• _Data for review_
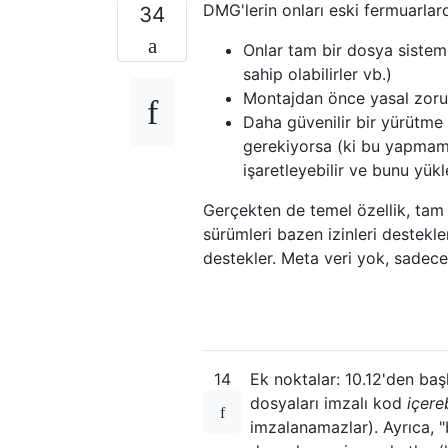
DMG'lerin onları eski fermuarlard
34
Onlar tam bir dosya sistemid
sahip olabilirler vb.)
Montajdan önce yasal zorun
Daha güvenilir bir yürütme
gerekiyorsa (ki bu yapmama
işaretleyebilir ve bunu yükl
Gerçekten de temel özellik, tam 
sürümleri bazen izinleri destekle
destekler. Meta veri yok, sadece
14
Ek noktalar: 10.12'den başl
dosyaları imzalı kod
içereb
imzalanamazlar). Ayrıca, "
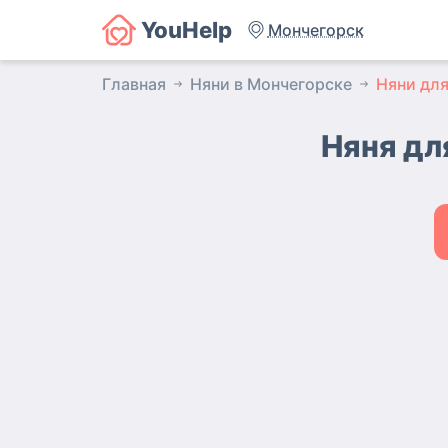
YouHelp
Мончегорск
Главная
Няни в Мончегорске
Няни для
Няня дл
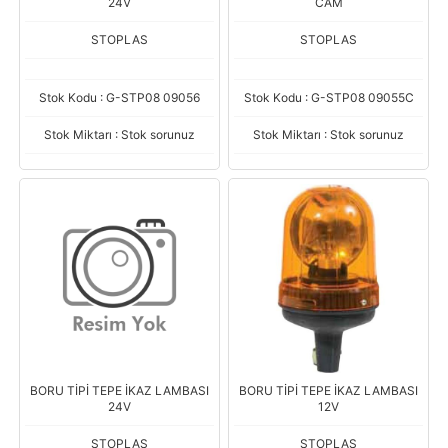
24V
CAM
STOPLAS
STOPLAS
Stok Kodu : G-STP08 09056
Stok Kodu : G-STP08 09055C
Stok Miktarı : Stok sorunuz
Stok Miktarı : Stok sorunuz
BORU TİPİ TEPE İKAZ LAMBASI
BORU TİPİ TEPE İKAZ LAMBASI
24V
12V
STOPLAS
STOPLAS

• _What you should do_
Make an exact copy of every entry above, minus the images.

• _Solution for this task_
DMG'lerin onları eski fermuarlard
34
Onlar tam bir dosya sistemid
sahip olabilirler vb.)
Montajdan önce yasal zorun
Daha güvenilir bir yürütme
gerekiyorsa (ki bu yapmama
işaretleyebilir ve bunu yükl
Gerçekten de temel özellik, tam 
sürümleri bazen izinleri destekle
destekler. Meta veri yok, sadece
14
Ek noktalar: 10.12'den başl
dosyaları imzalı kod
içereb
imzalanamazlar). Ayrıca, "
YouHelp
Мончегорск
Главная
Няни в Мончегорске
Няни для
Няня дл
24V
CAM
STOPLAS
STOPLAS
Stok Kodu : G-STP08 09056
Stok Kodu : G-STP08 09055C
Stok Miktarı : Stok sorunuz
Stok Miktarı : Stok sorunuz
BORU TİPİ TEPE İKAZ LAMBASI
BORU TİPİ TEPE İKAZ LAMBASI
24V
12V
STOPLAS
STOPLAS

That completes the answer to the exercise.